/raptor_data_simulation

Primary LanguageC++BSD 3-Clause "New" or "Revised" LicenseBSD-3-Clause

Raptor utility repository

This contains small apps.

git clone --recurse-submodules https://github.com/eseiler/raptor_data_simulation
cd raptor_data_simulation
mkdir build
cd build
cmake ..
make -j2 install

There is a script at src/simulate.sh that simulates a dataset.
Variables in upper case can be changed.
BINARY_DIR should be the absolute path to the build/bin directory.
OUT_DIR should be the absolute path to the output directory.

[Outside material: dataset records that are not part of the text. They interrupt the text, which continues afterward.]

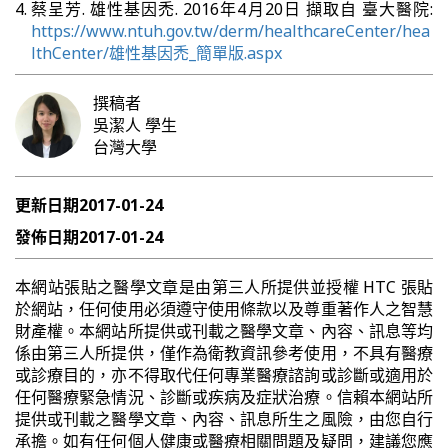
蔡呈芳. 雄性基因禿. 2016年4月20日 擷取自 臺大醫院:
https://www.ntuh.gov.tw/derm/healthcareCenter/hea
lthCenter/雄性基因禿_簡單版.aspx
撰稿者
吳潔人
學生
台灣大學
更新日期
2017-01-24
發佈日期
2017-01-24
本網站張貼之醫學文章是由第三人所提供並授權 HTC 張貼
於網站，任何使用必須遵守使用條款以及尊重著作人之智慧
財產權。本網站所提供或刊載之醫學文章、內容、訊息等均
係由第三人所提供，僅作為衛教資訊參考使用，不具有醫療
或診療目的，亦不得取代任何專業醫療諮詢或診斷或適用於
任何醫療緊急情況、診斷或疾病及症狀治療。信賴本網站所
提供或刊載之醫學文章、內容、訊息所生之風險，由您自行
承擔。如有任何個人健康或醫療相關問題及疑問，建議您應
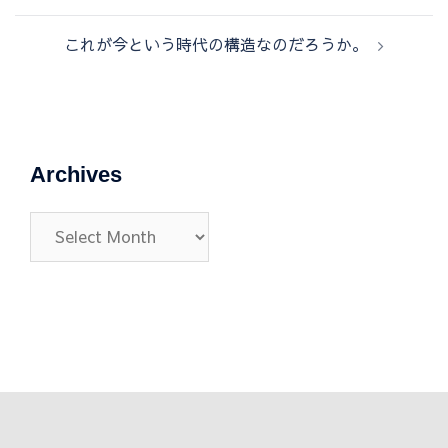
ナ
これが今という時代の構造なのだろうか。
ビ
ゲ
ー
シ
ョ
Archives
ン
Archives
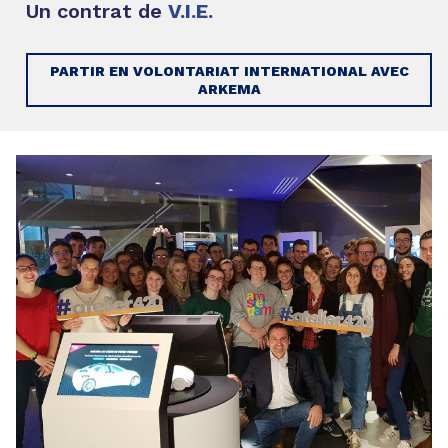
Un contrat de
V.I.E.
PARTIR EN VOLONTARIAT INTERNATIONAL AVEC
ARKEMA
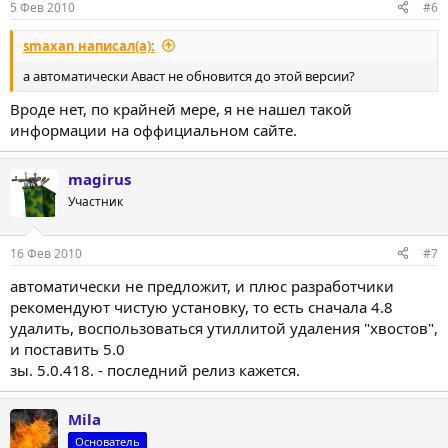
5 Фев 2010
#6
smaxan написал(а):
а автоматически Аваст не обновится до этой версии?
Вроде нет, по крайней мере, я не нашел такой
информации на оффициальном сайте.
magirus
Участник
16 Фев 2010
#7
автоматически не предложит, и плюс разработчики
рекомендуют чистую установку, то есть сначала 4.8
удалить, воспользоваться утиллитой удаления "хвостов",
и поставить 5.0
зы. 5.0.418. - последний релиз кажется.
Mila
Основатель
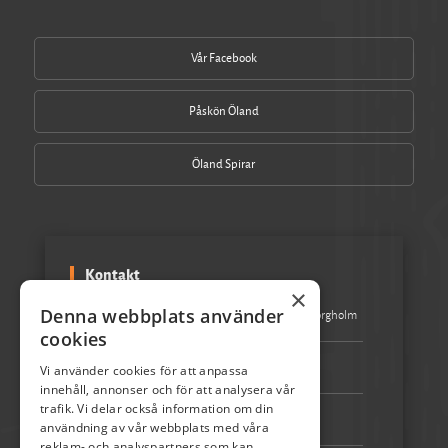
Vår Facebook
Påskön Öland
Öland Spirar
Kontakt
×
Denna webbplats använder
Besöksadress:
Turistbyrån Storgatan 1 387 31 Borgholm
cookies
Epost:
info@skordefest.nu
Vi använder cookies för att anpassa
innehåll, annonser och för att analysera vår
trafik. Vi delar också information om din
Telefon:
072-507 80 50
användning av vår webbplats med våra
reklam- och analyspartners som kan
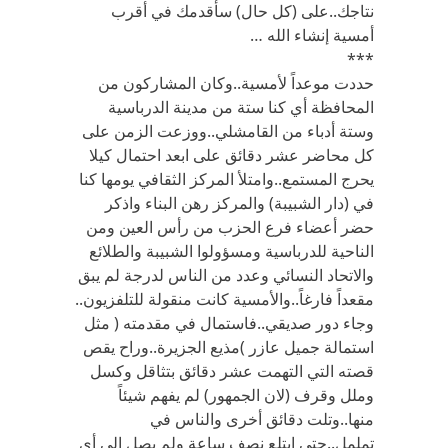
نتاجك..على (كل حال) سأقدمك في أقرب
أمسية إنشاء الله …
***
حددت موعداً لأمسية..وكان المشاركون من
المحافظة أي كنا ستة من مدينة الدرباسية
وستة أدباء من القامشلي..ووزعت الزمن على
كل محاضر عشر دقائق على ابعد احتمال كيلا
يحرج المستمع..وامتلأ المركز الثقافي يومها كنا
في (دار الشبيبة) والمركز رهن البناء واذكر
حضر أعضاء فرع الحزب من رأس العين ومن
الناحية للدرباسية ومسؤولوا الشبيبة والطلائع
والاتحاد النسائي وعدد من الناس لدرجة لم يبق
مقعداً فارغاً..والأمسية كانت منقولة للتلفزيون..
وجاء دور صديقي..فاستمال في مقدمته ( مثل
استمالة جميل عازر )مذيع الجزيرة..وراح يقص
قصته التي التهمت عشر دقائق بتثاقل وكسل
وملل وقرف (لان الجمهور) لم يفهم شيئاً
منها..وتلت دقائق أخرى والناس في
تململ..حتى ابتلع نصف ساعة ولم يصل إلى أي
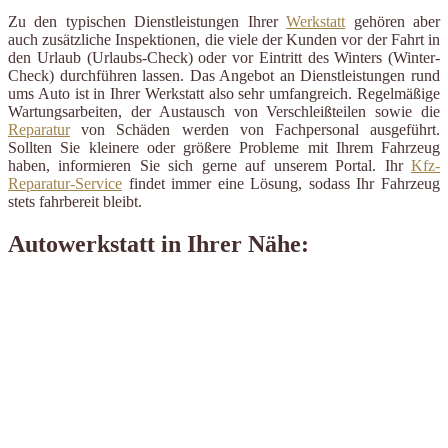
Zu den typischen Dienstleistungen Ihrer
Werkstatt
gehören aber
auch zusätzliche Inspektionen, die viele der Kunden vor der Fahrt in
den Urlaub (Urlaubs-Check) oder vor Eintritt des Winters (Winter-
Check) durchführen lassen. Das Angebot an Dienstleistungen rund
ums Auto ist in Ihrer Werkstatt also sehr umfangreich. Regelmäßige
Wartungsarbeiten, der Austausch von Verschleißteilen sowie die
Reparatur
von Schäden werden von Fachpersonal ausgeführt.
Sollten Sie kleinere oder größere Probleme mit Ihrem Fahrzeug
haben, informieren Sie sich gerne auf unserem Portal. Ihr
Kfz-
Reparatur-Service
findet immer eine Lösung, sodass Ihr Fahrzeug
stets fahrbereit bleibt.
Autowerkstatt in Ihrer Nähe:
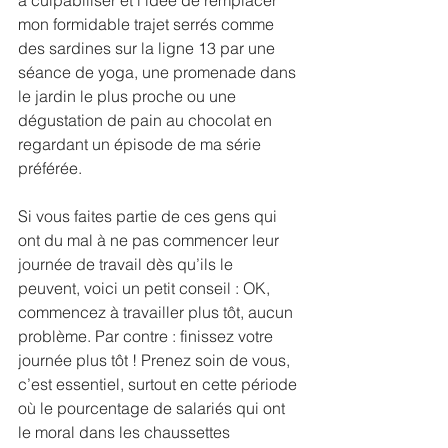
mon formidable trajet serrés comme 
des sardines sur la ligne 13 par une 
séance de yoga, une promenade dans 
le jardin le plus proche ou une 
dégustation de pain au chocolat en 
regardant un épisode de ma série 
préférée.
Si vous faites partie de ces gens qui 
ont du mal à ne pas commencer leur 
journée de travail dès qu’ils le 
peuvent, voici un petit conseil : OK, 
commencez à travailler plus tôt, aucun 
problème. Par contre : finissez votre 
journée plus tôt ! Prenez soin de vous, 
c’est essentiel, surtout en cette période 
où le pourcentage de salariés qui ont 
le moral dans les chaussettes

LENGTH % BIN_NUMBER should be 0
(LENGTH / BIN_NUMBER) % HAPLOTYPE_COUNT should be 0
READ_COUNT % BIN_NUMBER should be 0
The easiest way to achieve this is to set LENGTH, BIN_NUMBER. and READ_COUNT to a power of two.

For

OUT_DIR=/some/path
BIN_NUMBER=16384
ERRORS=2
READ_LENGTHS="100 150 250"

, the result will look like

/some/path/
└── 16384
    ├── bins
    ├── info
    ├── reads_e2_100
    ├── reads_e2_150
    └── reads_e2_250